§ EXERCISE BRIEF
Every line containing the word "Protocol" is to be copied from the data below.
━━ PROVIDED INFORMATION ━━
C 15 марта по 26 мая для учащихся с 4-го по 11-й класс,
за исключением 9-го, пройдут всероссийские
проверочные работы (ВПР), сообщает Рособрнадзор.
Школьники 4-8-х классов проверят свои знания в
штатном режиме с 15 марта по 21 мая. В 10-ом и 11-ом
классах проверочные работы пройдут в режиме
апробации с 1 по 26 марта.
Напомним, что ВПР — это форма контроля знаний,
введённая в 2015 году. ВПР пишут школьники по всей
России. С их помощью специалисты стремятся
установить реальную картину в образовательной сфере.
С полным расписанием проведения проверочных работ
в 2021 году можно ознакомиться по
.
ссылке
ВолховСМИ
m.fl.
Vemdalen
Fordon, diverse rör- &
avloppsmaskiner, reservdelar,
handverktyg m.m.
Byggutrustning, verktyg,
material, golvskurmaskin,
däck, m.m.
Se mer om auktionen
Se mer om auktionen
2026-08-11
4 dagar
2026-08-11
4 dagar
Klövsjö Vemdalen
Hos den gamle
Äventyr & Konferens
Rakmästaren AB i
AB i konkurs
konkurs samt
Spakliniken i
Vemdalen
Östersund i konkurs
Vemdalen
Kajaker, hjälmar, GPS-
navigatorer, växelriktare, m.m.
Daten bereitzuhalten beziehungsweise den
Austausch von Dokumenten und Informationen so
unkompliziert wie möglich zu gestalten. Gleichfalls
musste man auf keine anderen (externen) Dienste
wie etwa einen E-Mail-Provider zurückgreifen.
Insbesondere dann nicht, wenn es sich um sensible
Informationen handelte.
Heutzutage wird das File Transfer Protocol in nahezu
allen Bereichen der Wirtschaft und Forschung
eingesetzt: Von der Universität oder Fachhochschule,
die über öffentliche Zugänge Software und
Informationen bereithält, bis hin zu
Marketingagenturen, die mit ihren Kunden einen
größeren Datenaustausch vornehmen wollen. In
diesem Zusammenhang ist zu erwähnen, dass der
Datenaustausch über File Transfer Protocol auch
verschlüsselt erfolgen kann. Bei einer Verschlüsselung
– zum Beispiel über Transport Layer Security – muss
━━━
§ WRITTEN RESPONSE
Heutzutage wird das File Transfer Protocol in nahezu
Datenaustausch über File Transfer Protocol auch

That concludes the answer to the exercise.